The writer of Mark was most likely John Mark, known by and close to Peter,[xvi] associate minister with Paul on several missionary journeys,[xvii] and cousin of Barnabas.[xviii] Mark also speaks of the resurrection in the final chapter of his book.
“Do not be alarmed. You are looking for Jesus the Nazarene, who was crucified. He has been raised! He is not here. Look, there is the place where they laid him. But go, tell his disciples, even Peter, that he is going ahead of you into Galilee.

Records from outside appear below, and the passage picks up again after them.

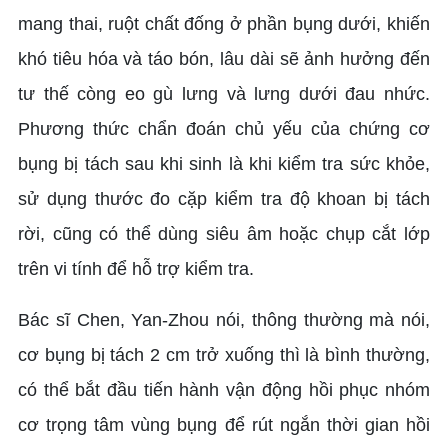
mang thai, ruột chất đống ở phần bụng dưới, khiến
khó tiêu hóa và táo bón, lâu dài sẽ ảnh hưởng đến
tư thế còng eo gù lưng và lưng dưới đau nhức.
Phương thức chẩn đoán chủ yếu của chứng cơ
bụng bị tách sau khi sinh là khi kiểm tra sức khỏe,
sử dụng thước đo cặp kiểm tra độ khoan bị tách
rời, cũng có thể dùng siêu âm hoặc chụp cắt lớp
trên vi tính để hỗ trợ kiểm tra.
Bác sĩ Chen, Yan-Zhou nói, thông thường mà nói,
cơ bụng bị tách 2 cm trở xuống thì là bình thường,
có thể bắt đầu tiến hành vận động hồi phục nhóm
cơ trọng tâm vùng bụng để rút ngắn thời gian hồi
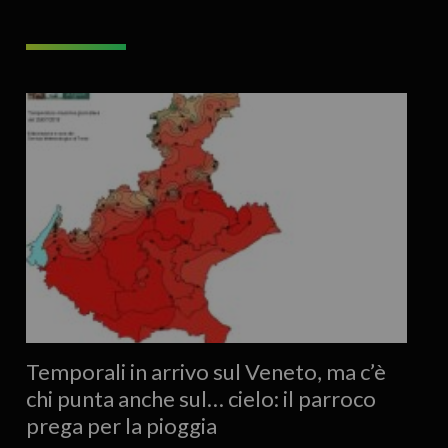
Temporali in arrivo sul Veneto, ma c’è
chi punta anche sul… cielo: il parroco
prega per la pioggia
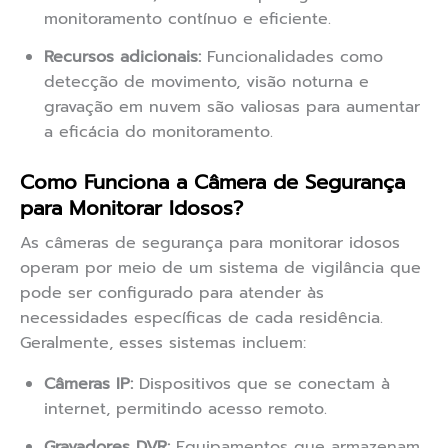
monitoramento contínuo e eficiente.
Recursos adicionais:
Funcionalidades como
detecção de movimento, visão noturna e
gravação em nuvem são valiosas para aumentar
a eficácia do monitoramento.
Como Funciona a Câmera de Segurança
para Monitorar Idosos?
As câmeras de segurança para monitorar idosos
operam por meio de um sistema de vigilância que
pode ser configurado para atender às
necessidades específicas de cada residência.
Geralmente, esses sistemas incluem:
Câmeras IP:
Dispositivos que se conectam à
internet, permitindo acesso remoto.
Gravadores DVR:
Equipamentos que armazenam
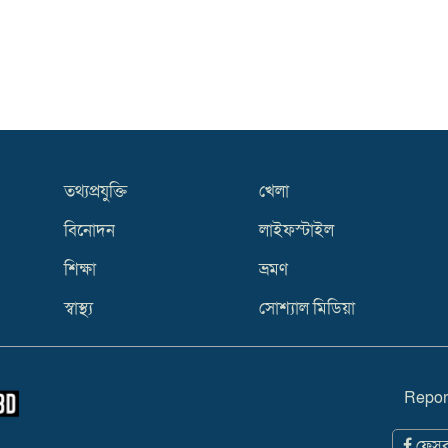
তথ্যপ্রযুক্তি
খেলা
বিনোদন
লাইফস্টাইল
শিক্ষা
ভ্রমণ
স্বাস্থ্য
সোশ্যাল মিডিয়া
Repor
ফেসব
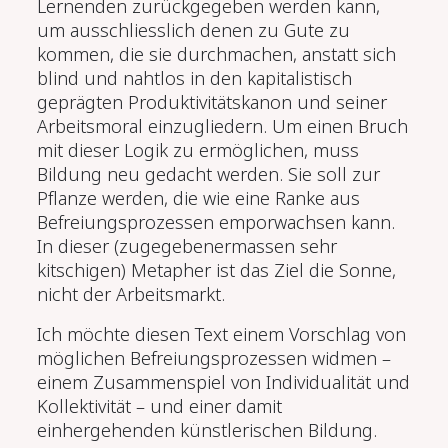
Lernenden zurückgegeben werden kann,
um ausschliesslich denen zu Gute zu
kommen, die sie durchmachen, anstatt sich
blind und nahtlos in den kapitalistisch
geprägten Produktivitätskanon und seiner
Arbeitsmoral einzugliedern. Um einen Bruch
mit dieser Logik zu ermöglichen, muss
Bildung neu gedacht werden. Sie soll zur
Pflanze werden, die wie eine Ranke aus
Befreiungsprozessen emporwachsen kann.
In dieser (zugegebenermassen sehr
kitschigen) Metapher ist das Ziel die Sonne,
nicht der Arbeitsmarkt.
Ich möchte diesen Text einem Vorschlag von
möglichen Befreiungsprozessen widmen –
einem Zusammenspiel von Individualität und
Kollektivität – und einer damit
einhergehenden künstlerischen Bildung.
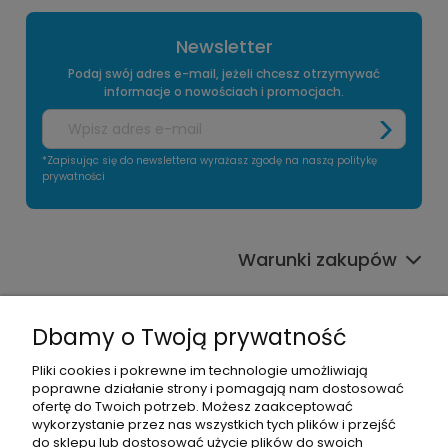
Newsletter
Podaj swój adres e-mail, jeżeli chcesz otrzymywać
informacje o nowościach i promocjach.
*Zapisując się do newslettera wyrażasz zgodę na naszą politykę
prywatności
Warunki zakupów
Informacje o sklepie
Dbamy o Twoją prywatność
Moje konto
Pliki cookies i pokrewne im technologie umożliwiają
poprawne działanie strony i pomagają nam dostosować
Pomoc
ofertę do Twoich potrzeb. Możesz zaakceptować
wykorzystanie przez nas wszystkich tych plików i przejść
do sklepu lub dostosować użycie plików do swoich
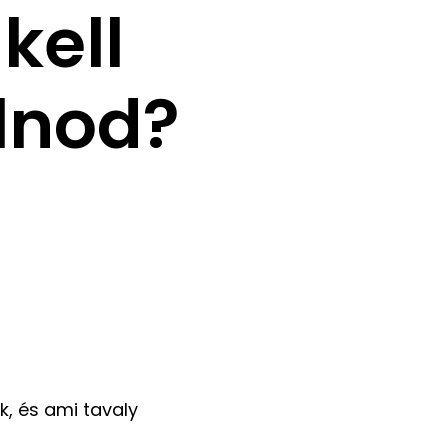
kell
lnod?
k, és ami tavaly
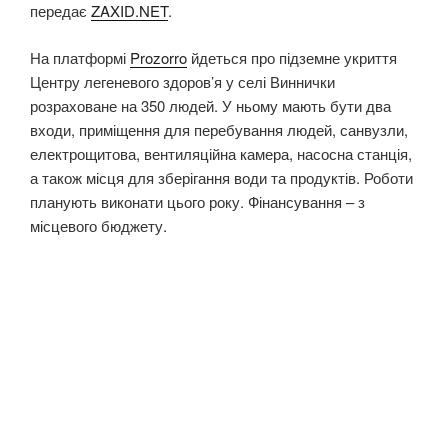
передає
ZAXID.NET
.
На платформі
Prozorro
йдеться про підземне укриття
Центру легеневого здоров’я у селі Виннички
розраховане на 350 людей. У ньому мають бути два
входи, приміщення для перебування людей, санвузли,
електрощитова, вентиляційна камера, насосна станція,
а також місця для зберігання води та продуктів. Роботи
планують виконати цього року. Фінансування – з
місцевого бюджету.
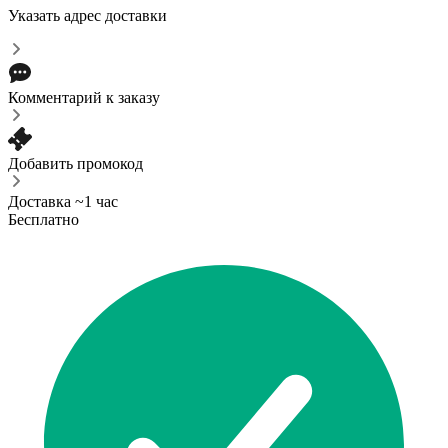
Указать адрес доставки
Комментарий к заказу
Добавить промокод
Доставка ~1 час
Бесплатно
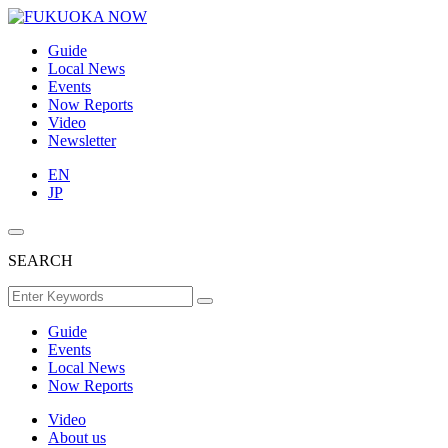
Guide
Local News
Events
Now Reports
Video
Newsletter
EN
JP
SEARCH
Guide
Events
Local News
Now Reports
Video
About us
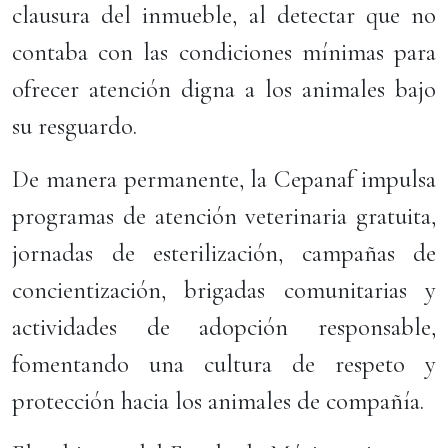
clausura del inmueble, al detectar que no
contaba con las condiciones mínimas para
ofrecer atención digna a los animales bajo
su resguardo.
De manera permanente, la Cepanaf impulsa
programas de atención veterinaria gratuita,
jornadas de esterilización, campañas de
concientización, brigadas comunitarias y
actividades de adopción responsable,
fomentando una cultura de respeto y
protección hacia los animales de compañía.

You will see him there, just as he told you” (Mark 16:6-7).
Luke, who opens his Gospel by writing, “[S]ince I myself have carefully investigated everything from the beginning, it seemed good also to me to write an orderly account for you” (Luke 1:3), has been proven trustworthy by archaeologists in his account of times, places, and names. He was also the author of Acts and a traveling companion to Paul.[xix] Luke gives the account of Jesus’ resurrection in the final chapter of his Gospel as well as in the first chapter of the book of Acts.
“There they found the Eleven and those with them, assembled together and saying, ‘It is true! The Lord has risen and has appeared to [Peter].’ ….While they were still talking about this, Jesus himself stood among them and said to them, ‘Peace be with you.’ They were startled and frightened, thinking they saw a ghost. He said to them, ‘Why are you troubled, and why do doubts rise in your minds? Look at my hands and my feet. It is I myself! Touch me and see; a ghost does not have flesh and bones, as you see I have.’ When he had said this, he showed them his hands and feet. And while they still did not believe it because of joy and amazement, he asked them, ‘Do you have anything here to eat?’ They gave him a piece of broiled fish, and he took it and ate it in their presence. He said to them, ‘This is what I told you while I was still with you: Everything must be fulfilled that is written about me in the Law of Moses, the Prophets and the Psalms’” (Luke 24:33-44, NIV 1984).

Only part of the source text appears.